First of all, it's August. Should we really be looking forward to winter that much?
Also, I've said it before and I'll say it again. Long range forecasts are often wrong. So take anything you hear about this coming winter's weather with a Mack truck sized grain of salt.
First of all, let's update ourselves on El Nino. It's a periodic warming of the eastern Pacific Ocean that disrupts weather world wide.
That's especially true if a particular El Nino is strong. This one is shaping up to be a doozy, possible the strongest on record or close to it.
They're calling the current building pattern the "Godzilla El Nino."
There is some basis for some of the winter forecasts inspired by this strong El Nino. More often than not, El Ninos cause wet winters in California and in the southern tier of the United States. Less reliably, but still quite often, an El Nino will cause a mild winter in the northern Tier of the United States.
So, that means California's drought is going to end, us New Englanders aren't going to shiver to death as we're buried under feet of snow like last year, and the South will have plenty of water for next spring's crops, right?
Not so fast. All kinds of other factors can influence the winter weather. El Nino is not the final arbiter.
The winter forecast is most crucial for California, which is still being crushed by an epic four-year drought. If El Nino brings those heavy winter rains to the Golden State, happy days will be here again, right?
Well, not totally. Even if the rains materialize, the drought is so deep that it might not be fully erased by a wet winter.
El Ninos also often make California warmer than average. If that happens during the winter, more of the precipitation would fall as rain, not snow in the high Sierra Nevada mountains.
That would be bad, because you want a lot of snow in the California mountains to gradually melt in the spring and summer to feed rivers that supply water to lowland communities.
El Nino rains in California might also come in the form of torrential downpours. Any rain would help of course, but torrential rains would also lead to flash floods, which are obviously bad for people and property caught up in them.
On top of that, maybe the El Nino rains this time might not materialize. Why? Well, there's something called the "Blob" which has been lurking off the west coasts of the United States and Canada for at least a couple years now.
The Blob is an area of unusually warm water that has set up out there.

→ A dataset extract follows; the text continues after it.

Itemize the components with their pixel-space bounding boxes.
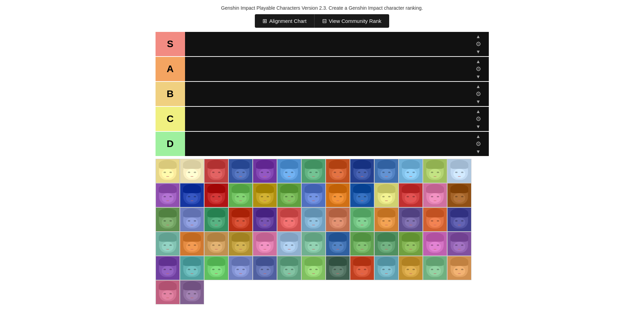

This isn't the same as the hot water associated with El Nino, which is down off the coasts of Central and South America.
The blob of warm water well to the north isn't usually there, especially in an El Nino. This blob could change weather patterns the way it did last year, steering storms away from California and leaving them high and dry again.
This "Blob" also contributed to last year's weather pattern that brought so much snow and cold to the Midwest and Northeast. Will the Blob attack in the same way this winter? Nobody is sure, and anybody who says they are sure is lying.
There's also the possibility that El Nino could knock out "The Blob" ensuring the hoped for wet California winter. Who knows?
There are other complicated atmospheric and ocean cycles in the Pacific and Atlantic basins which can also screw up those nice, neat El Nino forecasts.
Plus, global warming has screwed up the atmosphere, making things less predictable for any particular location on Earth.
Other outfits are also starting to make their own wacko winter predictions.
The Farmer's Almanac just released its winter forecast, and they insist much of the northern United States, including the Pacific Northwest and New England are in for another bitterly cold and very snowy winter.
That's based on their secret formula for weather predictions. You need a grain of salt bigger than that Mack truck for their forecast, I'm afraid.
Bottom line: I'll tell you in March how the winter weather of 2015-16 turns out.